> _THE INPUT_
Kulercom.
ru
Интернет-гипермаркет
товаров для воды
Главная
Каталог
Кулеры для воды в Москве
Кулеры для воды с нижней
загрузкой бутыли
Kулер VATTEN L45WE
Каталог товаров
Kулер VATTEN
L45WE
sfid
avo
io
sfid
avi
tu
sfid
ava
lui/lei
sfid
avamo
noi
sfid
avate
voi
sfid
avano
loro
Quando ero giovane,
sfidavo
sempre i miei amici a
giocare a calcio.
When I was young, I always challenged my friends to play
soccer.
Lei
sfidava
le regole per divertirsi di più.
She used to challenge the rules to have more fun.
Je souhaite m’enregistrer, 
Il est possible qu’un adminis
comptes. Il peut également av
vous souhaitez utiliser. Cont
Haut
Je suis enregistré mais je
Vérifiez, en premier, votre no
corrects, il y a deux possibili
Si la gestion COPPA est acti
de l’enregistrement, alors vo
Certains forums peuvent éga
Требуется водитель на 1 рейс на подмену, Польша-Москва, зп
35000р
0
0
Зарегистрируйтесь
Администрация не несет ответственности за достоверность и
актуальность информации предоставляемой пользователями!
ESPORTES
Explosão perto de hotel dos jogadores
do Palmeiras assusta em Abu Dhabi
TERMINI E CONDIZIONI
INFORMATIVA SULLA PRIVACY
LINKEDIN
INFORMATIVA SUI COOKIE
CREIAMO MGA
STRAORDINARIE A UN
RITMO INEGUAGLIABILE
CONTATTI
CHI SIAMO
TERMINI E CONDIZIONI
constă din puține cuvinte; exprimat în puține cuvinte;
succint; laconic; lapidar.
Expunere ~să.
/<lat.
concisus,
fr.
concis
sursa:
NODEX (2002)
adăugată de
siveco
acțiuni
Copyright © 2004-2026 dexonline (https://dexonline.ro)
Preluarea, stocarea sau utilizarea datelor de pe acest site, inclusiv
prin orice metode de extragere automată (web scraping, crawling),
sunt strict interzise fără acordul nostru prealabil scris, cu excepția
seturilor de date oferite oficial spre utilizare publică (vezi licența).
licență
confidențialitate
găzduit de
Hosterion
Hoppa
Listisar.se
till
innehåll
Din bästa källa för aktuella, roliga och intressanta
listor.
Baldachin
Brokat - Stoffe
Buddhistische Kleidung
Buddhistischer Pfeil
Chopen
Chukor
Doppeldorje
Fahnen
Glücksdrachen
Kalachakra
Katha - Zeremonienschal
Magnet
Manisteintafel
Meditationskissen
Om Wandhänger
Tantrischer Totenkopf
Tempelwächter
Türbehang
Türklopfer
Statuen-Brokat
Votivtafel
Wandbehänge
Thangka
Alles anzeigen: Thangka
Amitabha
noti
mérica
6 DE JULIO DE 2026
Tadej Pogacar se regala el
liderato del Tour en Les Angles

> _TASK GOAL_
Retype all the material above precisely, with no line left out.

> _THE COMPLETED TASK_
Kulercom.
ru
Интернет-гипермаркет
товаров для воды
Главная
Каталог
Кулеры для воды в Москве
Кулеры для воды с нижней
загрузкой бутыли
Kулер VATTEN L45WE
Каталог товаров
Kулер VATTEN
L45WE
sfid
avo
io
sfid
avi
tu
sfid
ava
lui/lei
sfid
avamo
noi
sfid
avate
voi
sfid
avano
loro
Quando ero giovane,
sfidavo
sempre i miei amici a
giocare a calcio.
When I was young, I always challenged my friends to play
soccer.
Lei
sfidava
le regole per divertirsi di più.
She used to challenge the rules to have more fun.
Je souhaite m’enregistrer, 
Il est possible qu’un adminis
comptes. Il peut également av
vous souhaitez utiliser. Cont
Haut
Je suis enregistré mais je
Vérifiez, en premier, votre no
corrects, il y a deux possibili
Si la gestion COPPA est acti
de l’enregistrement, alors vo
Certains forums peuvent éga
Требуется водитель на 1 рейс на подмену, Польша-Москва, зп
35000р
0
0
Зарегистрируйтесь
Администрация не несет ответственности за достоверность и
актуальность информации предоставляемой пользователями!
ESPORTES
Explosão perto de hotel dos jogadores
do Palmeiras assusta em Abu Dhabi
TERMINI E CONDIZIONI
INFORMATIVA SULLA PRIVACY
LINKEDIN
INFORMATIVA SUI COOKIE
CREIAMO MGA
STRAORDINARIE A UN
RITMO INEGUAGLIABILE
CONTATTI
CHI SIAMO
TERMINI E CONDIZIONI
constă din puține cuvinte; exprimat în puține cuvinte;
succint; laconic; lapidar.
Expunere ~să.
/<lat.
concisus,
fr.
concis
sursa:
NODEX (2002)
adăugată de
siveco
acțiuni
Copyright © 2004-2026 dexonline (https://dexonline.ro)
Preluarea, stocarea sau utilizarea datelor de pe acest site, inclusiv
prin orice metode de extragere automată (web scraping, crawling),
sunt strict interzise fără acordul nostru prealabil scris, cu excepția
seturilor de date oferite oficial spre utilizare publică (vezi licența).
licență
confidențialitate
găzduit de
Hosterion
Hoppa
Listisar.se
till
innehåll
Din bästa källa för aktuella, roliga och intressanta
listor.
Baldachin
Brokat - Stoffe
Buddhistische Kleidung
Buddhistischer Pfeil
Chopen
Chukor
Doppeldorje
Fahnen
Glücksdrachen
Kalachakra
Katha - Zeremonienschal
Magnet
Manisteintafel
Meditationskissen
Om Wandhänger
Tantrischer Totenkopf
Tempelwächter
Türbehang
Türklopfer
Statuen-Brokat
Votivtafel
Wandbehänge
Thangka
Alles anzeigen: Thangka
Amitabha
noti
mérica
6 DE JULIO DE 2026
Tadej Pogacar se regala el
liderato del Tour en Les Angles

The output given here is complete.